British Steel and Tata to Protect Jobs Until 2033 in order to Unlock £600m Funding

It has been revealed that the two biggest steelmakers in Britain will need to protect thousands more jobs over the next decade in order to receive a £600m of state funding to support their plans to decarbonize.

Grant Shapps (business secretary) has informed Tata Steel and British Steel that they must guarantee certain numbers of UK jobs up to 2033 under an agreement to receive £300m in government aid.

British Steel employs approximately 4,000 people in its operations. This includes its Scunthorpe steelmaking plant. India’s Tata employs 3,500 workers at its Port Talbot steelworks in south Wales.

Sky News first reported the job protection request. Sources said that the number and type of jobs that needed to be guaranteed had not been determined. They are currently in discussions with officials. In return for taxpayer funding, a six-month moratorium may be imposed on redundancies.

Ministers have been in discussions with the steel companies about their plans to replace large blastfurnaces by electric arc furnaces, to reduce their carbon footprint.

A week ago, it was revealed that Jeremy Hunt, the chancellor of British Steel, is willing to approve a £300m financial assistance package to help reduce its carbon footprint and prevent thousands of job losses. Tata confirmed that it was in negotiations for a similar offer a few days later.

Jingye, a Chinese company, bought British Steel out of liquidation in March 2020. Jingye must commit to investing in British Steel at least £1bn by 2030 and retaining British Steel jobs. Tata will likely need to make an equal commitment.

Talks between steelmakers and ministers drag on for months. Negotiations between the government, British Steel, and British Steel began in October, under the leadership of Jacob Rees Mogg, the former business secretary.

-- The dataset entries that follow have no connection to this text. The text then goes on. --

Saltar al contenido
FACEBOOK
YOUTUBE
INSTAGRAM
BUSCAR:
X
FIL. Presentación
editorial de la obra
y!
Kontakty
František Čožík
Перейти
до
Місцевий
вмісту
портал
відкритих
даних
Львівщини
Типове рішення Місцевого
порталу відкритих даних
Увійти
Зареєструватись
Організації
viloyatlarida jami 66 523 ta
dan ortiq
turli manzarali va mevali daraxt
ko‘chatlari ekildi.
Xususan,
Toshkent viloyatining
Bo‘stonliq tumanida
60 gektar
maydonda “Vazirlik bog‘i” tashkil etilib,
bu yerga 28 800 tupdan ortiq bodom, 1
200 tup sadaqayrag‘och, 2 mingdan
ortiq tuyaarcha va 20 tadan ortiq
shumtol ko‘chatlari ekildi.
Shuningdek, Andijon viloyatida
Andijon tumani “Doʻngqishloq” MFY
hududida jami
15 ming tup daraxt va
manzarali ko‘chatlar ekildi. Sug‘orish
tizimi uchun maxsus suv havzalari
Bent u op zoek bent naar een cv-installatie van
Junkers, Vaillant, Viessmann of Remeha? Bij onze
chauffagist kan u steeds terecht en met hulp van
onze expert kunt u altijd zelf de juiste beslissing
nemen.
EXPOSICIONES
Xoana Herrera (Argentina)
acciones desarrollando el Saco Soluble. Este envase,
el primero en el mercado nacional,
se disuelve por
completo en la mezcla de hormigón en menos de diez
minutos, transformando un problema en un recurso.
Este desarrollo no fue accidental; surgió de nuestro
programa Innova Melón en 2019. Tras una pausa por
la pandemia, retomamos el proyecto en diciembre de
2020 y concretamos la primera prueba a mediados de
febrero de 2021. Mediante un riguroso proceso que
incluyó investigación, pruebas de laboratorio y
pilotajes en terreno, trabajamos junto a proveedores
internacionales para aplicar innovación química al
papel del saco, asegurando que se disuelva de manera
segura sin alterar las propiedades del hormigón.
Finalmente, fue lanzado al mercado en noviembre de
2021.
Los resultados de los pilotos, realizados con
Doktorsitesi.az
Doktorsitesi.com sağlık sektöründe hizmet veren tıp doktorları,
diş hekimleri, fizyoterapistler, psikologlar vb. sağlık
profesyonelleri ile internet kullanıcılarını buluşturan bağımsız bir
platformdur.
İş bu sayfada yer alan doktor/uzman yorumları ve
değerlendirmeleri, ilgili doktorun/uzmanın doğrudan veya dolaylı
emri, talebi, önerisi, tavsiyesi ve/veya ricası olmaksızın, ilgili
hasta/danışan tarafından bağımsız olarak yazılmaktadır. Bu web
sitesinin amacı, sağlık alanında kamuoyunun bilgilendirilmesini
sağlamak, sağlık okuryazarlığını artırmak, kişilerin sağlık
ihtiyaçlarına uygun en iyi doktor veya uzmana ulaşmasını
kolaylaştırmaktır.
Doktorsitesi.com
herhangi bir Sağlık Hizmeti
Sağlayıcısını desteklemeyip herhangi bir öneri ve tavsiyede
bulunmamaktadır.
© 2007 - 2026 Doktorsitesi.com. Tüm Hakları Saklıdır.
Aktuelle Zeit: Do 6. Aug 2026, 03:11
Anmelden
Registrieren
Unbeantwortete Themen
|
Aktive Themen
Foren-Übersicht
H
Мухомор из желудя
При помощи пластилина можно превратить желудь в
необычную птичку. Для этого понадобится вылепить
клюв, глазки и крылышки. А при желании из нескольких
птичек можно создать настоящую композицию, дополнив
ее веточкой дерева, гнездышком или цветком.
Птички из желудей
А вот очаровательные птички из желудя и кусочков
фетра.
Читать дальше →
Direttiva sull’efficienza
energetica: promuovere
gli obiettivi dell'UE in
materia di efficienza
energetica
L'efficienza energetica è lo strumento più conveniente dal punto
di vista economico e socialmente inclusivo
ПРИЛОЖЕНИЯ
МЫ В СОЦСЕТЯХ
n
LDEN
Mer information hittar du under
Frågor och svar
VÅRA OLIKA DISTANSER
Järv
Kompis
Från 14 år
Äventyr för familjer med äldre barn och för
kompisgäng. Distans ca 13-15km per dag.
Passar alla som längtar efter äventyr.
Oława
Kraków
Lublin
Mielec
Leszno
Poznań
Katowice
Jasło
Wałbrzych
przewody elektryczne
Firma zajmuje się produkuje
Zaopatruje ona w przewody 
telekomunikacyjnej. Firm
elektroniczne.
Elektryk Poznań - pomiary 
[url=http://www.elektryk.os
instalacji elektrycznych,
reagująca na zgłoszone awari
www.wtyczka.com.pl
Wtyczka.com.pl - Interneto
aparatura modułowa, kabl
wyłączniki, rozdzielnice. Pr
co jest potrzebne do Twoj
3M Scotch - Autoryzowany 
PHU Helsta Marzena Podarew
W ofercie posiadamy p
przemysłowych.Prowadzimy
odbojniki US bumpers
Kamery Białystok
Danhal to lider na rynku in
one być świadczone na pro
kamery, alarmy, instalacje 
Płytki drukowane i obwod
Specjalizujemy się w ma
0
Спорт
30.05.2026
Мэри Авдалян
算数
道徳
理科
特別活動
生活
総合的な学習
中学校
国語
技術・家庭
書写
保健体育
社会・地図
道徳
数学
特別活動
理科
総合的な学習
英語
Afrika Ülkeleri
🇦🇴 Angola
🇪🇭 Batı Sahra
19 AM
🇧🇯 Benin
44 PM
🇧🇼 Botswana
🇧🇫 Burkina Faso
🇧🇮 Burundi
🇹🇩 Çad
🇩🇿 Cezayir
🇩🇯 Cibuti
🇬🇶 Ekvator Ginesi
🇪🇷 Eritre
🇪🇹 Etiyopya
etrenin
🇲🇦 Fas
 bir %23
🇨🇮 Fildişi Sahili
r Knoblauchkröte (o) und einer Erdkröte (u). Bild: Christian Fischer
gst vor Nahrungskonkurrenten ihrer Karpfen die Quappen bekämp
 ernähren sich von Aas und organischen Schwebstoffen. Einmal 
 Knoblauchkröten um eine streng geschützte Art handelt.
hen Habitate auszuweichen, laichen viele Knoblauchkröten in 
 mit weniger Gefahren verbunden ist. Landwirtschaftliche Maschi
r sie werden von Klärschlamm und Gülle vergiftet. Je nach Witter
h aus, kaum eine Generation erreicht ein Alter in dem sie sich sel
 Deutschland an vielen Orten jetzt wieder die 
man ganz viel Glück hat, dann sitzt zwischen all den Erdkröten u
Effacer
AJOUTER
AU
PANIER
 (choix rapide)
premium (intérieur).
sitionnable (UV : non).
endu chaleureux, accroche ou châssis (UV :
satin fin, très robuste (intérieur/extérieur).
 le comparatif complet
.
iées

Last month, Shapps and Michael Gove sent a letter to Hunt describing the requirements for any aid package for British Steel. They estimated that the closure of Scunthorpe’s blastfurnaces could cost the region £360m-£640m as well as additional costs to the government in decommissioning other liabilities up to £1bn.

Last summer, Tata had a £1.5bn demand to receive government subsidies. Tata Steel UK (TSUK), which reported its first annual profit since 2009, employs approximately 8,000 people across the country.

For comment, the Department for Business, Energy and Industrial Strategy and Tata Steel were contacted. British Steel declined comment.